Le bonapartisme, dans la première année de la Restauration, passa du simple désir à l'action, à mesure que ses espérances grandirent et qu'il eut mieux connu le caractère faible des Bourbons. Quand l'intrigue fut nouée au dehors, elle se noua au dedans, et la conspiration devint flagrante. Sous l'habile administration de M. Ferrand, M. de Lavalette faisait la correspondance : les courriers de la monarchie portaient les dépêches de l'empire. On ne se cachait plus ; les caricatures annonçaient un retour souhaité : on voyait des aigles rentrer par les fenêtres du château des Tuileries, d'où sortait par les portes un troupeau de dindons ; le Nain jaune ou vert parlait de plumes de cane . Les avertissements venaient de toutes parts, et l'on n'y voulait pas croire. Le gouvernement suisse s'était inutilement empressé de prévenir le gouvernement du Roi des menées de Joseph Bonaparte, retiré dans le pays de Vaud. Une femme arrivée de l'île d'Elbe donnait les détails les plus circonstanciés de ce qui se passait à Porto-Ferrajo, et la police la fit jeter en prison. On tenait pour certain que Napoléon n'oserait rien tenter avant la dissolution du congrès, et que, dans tous les cas, ses vues se tourneraient vers l'Italie. D'autres, plus avisés encore, faisaient des voeux pour que le petit caporal , l' ogre , le prisonnier , abordât les côtes de France : cela serait trop heureux ; on en finirait d'un seul coup ! M. Pozzo di Borgo déclarait à Vienne que le délinquant serait accroché à une branche d'arbre. Si l'on pouvait avoir certains papiers, on y trouverait la preuve que dès 1814 une conspiration militaire était ourdie et marchait parallèlement avec la conspiration politique que le prince de Talleyrand conduisait à Vienne, à l'instigation de Fouché. Les amis de Napoléon lui écrivirent que s'il ne hâtait son retour, il trouverait sa place prise aux Tuileries par le duc d'Orléans : ils s'imaginent que cette révélation servit à précipiter le retour de l'empereur. Je crois à l'existence de ces menées, mais je crois aussi que la cause déterminante qui décida Bonaparte était tout simplement la nature de son génie.

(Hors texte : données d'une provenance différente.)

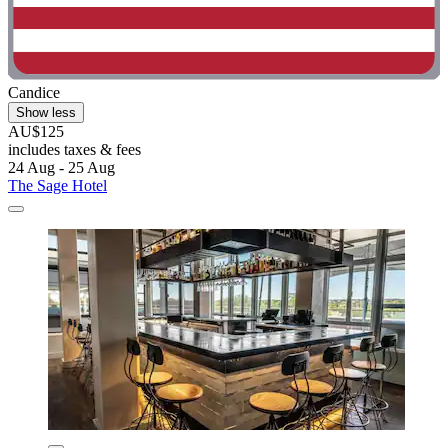
Candice
Show less
AU$125
includes taxes & fees
24 Aug - 25 Aug
The Sage Hotel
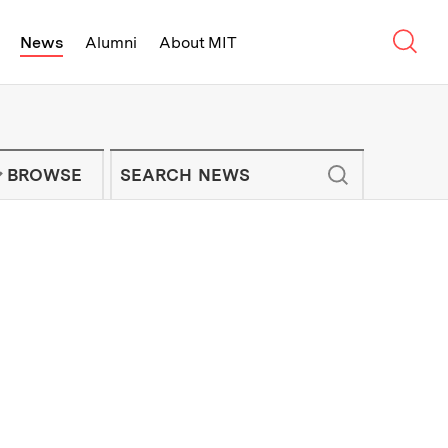
Sear
News
Alumni
About MIT
f Technology - On Campus and Arou
Enter keywords to search for news artic
IT NEWS NEWSLETTER
BROWSE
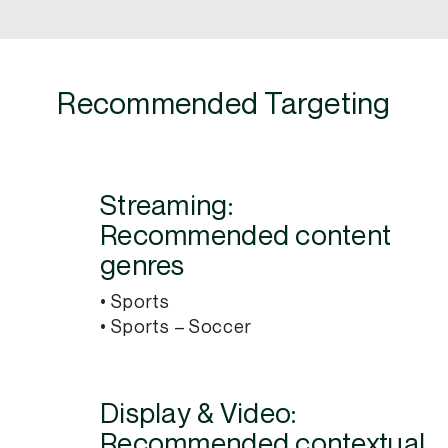
Recommended Targeting
Streaming:
Recommended content
genres
• Sports
• Sports – Soccer
Display & Video:
Recommended contextual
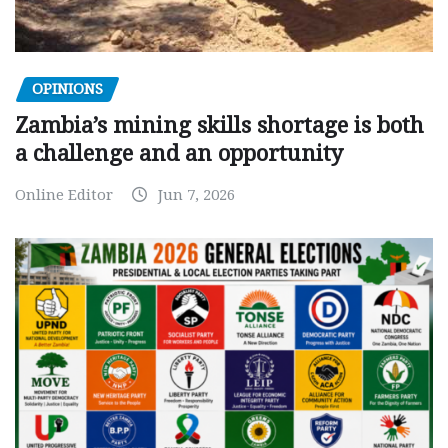
OPINIONS
Zambia’s mining skills shortage is both
a challenge and an opportunity
Online Editor
Jun 7, 2026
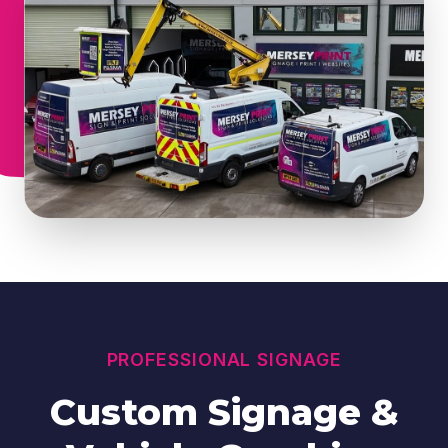
PROFESSIONAL SIGNAGE
Custom Signage &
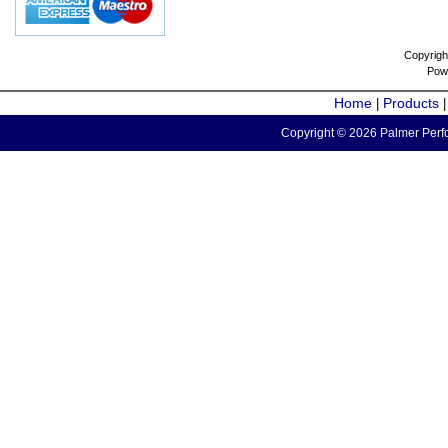
Copyrigh
Pow
Home
Products
|
Copyright © 2026 Palmer Perfo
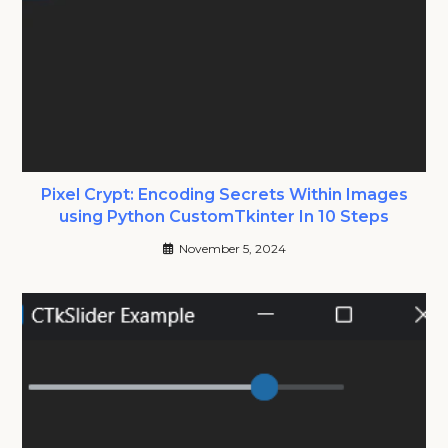
Pixel Crypt: Encoding Secrets Within Images
using Python CustomTkinter In 10 Steps
November 5, 2024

La conspiration de Drouet d'Erlon et de Lefebvre-Desnouettes venait d'éclater. Quelques jours avant la levée de boucliers de ces généraux, je dînais chez M. le maréchal Soult, nommé ministre de la guerre le 3 décembre 1814 : un niais racontait l'exil de Louis XVIII à Hartwell ; le maréchal écoutait ; à chaque circonstance rappelée il répondait par ces deux mots : " C'est historique. " - On apportait les pantoufles de Sa Majesté. - " C'est historique ! " - Le Roi avalait, les jours maigres, trois oeufs frais avant de commencer son dîner. - " C'est historique ! " Cette réponse me frappa. Quand un gouvernement n'est pas solidement établi, tout homme dont la conscience ne compte pas, devient, selon le plus ou le moins d'énergie de son caractère, un quart, une moitié, un trois quarts de conspirateur ; il attend la décision de la fortune : les événements font plus de traîtres que les opinions.